How You’ll Contribute

• Lead the development, enhancement and execution of a comprehensive information security program for the company.
• Define and implement security policies, controls, and procedures.
• Drive the evaluation and implementation of security tools and projects in collaboration with IT engineering and operations teams.
• Monitor for emerging security threats, provide analysis, and continuously align roadmap with the business to mitigate security risks.
• Conduct periodic security audit and penetration testing.
• Ensure that data is processed and stored in accordance with applicable laws and regulations.
• Lead and coordinate incident response, analysis, remediation, and reporting.
• Manage security services providers.
• Develop awareness programs and provide information security training to employees.
• Available for off-hour emergency escalations.

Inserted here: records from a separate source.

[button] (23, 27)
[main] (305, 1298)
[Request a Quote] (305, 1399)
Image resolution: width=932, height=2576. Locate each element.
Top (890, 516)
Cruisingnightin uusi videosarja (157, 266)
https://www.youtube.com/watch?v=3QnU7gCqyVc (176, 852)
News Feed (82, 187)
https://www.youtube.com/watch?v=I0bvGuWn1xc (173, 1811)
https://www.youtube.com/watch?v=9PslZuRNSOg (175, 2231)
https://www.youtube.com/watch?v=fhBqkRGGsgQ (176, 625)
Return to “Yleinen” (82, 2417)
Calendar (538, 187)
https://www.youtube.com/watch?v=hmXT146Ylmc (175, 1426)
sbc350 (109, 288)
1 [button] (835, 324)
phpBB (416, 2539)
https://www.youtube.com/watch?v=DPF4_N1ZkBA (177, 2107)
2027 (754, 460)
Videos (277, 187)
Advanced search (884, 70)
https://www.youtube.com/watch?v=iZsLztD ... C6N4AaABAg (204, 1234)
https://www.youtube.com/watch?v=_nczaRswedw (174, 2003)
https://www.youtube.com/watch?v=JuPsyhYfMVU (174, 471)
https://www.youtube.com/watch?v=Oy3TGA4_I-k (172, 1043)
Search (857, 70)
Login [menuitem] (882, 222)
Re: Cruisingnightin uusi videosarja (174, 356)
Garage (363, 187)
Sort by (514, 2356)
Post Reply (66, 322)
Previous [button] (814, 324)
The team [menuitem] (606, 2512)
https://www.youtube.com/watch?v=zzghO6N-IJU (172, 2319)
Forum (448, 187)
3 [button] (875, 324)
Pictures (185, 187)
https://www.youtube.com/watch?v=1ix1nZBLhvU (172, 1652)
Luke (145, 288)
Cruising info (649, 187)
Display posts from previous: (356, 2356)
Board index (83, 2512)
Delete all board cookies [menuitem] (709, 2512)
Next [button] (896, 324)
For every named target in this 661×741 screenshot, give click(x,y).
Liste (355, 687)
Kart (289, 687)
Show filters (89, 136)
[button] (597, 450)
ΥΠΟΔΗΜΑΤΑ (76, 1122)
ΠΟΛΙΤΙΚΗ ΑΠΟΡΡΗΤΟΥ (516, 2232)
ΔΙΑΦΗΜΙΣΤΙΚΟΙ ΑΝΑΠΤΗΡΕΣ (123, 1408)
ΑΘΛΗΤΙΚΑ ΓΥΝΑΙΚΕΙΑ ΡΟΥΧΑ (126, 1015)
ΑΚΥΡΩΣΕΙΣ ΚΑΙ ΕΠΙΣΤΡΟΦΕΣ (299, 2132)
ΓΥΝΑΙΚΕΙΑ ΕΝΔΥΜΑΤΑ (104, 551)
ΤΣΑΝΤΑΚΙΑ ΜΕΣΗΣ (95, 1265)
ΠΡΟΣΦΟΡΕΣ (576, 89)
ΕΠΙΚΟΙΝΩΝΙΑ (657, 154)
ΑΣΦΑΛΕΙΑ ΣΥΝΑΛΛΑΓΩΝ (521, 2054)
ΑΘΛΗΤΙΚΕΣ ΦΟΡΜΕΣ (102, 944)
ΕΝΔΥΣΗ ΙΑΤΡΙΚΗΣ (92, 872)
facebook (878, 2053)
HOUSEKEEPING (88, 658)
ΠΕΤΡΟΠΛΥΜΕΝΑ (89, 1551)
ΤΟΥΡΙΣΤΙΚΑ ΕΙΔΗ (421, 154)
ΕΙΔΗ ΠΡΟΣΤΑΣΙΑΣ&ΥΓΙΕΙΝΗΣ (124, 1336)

Qualifications, Skills, Knowledge & Abilities

• Bachelor’s degree in computer or information science or a related discipline.
• 7 years of technical hands-on experience in Information Security.
• Solid understanding of security frameworks, such as NIST Cybersecurity Framework, COBIT, and CIS Controls.
• Experience in Security Information and Event Management (SIEM), vulnerability management, endpoint security, email security, and encryption solutions.
• Experience in securing cloud environments, including AWS and GCP.
• Experience with securing Office 365 environments, Windows, Mac OS, and Linux.
• Strong background in data privacy and Data Loss Prevention (DLP).
• Comprehensive knowledge of network protocols, firewalls, and VPN.
• Experience with risk management methodologies, threat modeling, and vulnerability assessment.
• Experience with application and software security.
• Experience with event and incident response.
• Strong project management skills with experience managing complex projects with multiple stakeholders.
• CISSP or other industry-recognized security certification preferred.
• Experience with regulatory compliance and NIST/ISO standards, such as HIPAA, GDPR, and ISO 27001.
• Experience with production security, secure coding practices, and secure SDLC desired.
• Excellent written and verbal communication skills, including the ability to concisely explain technical concepts to business leaders.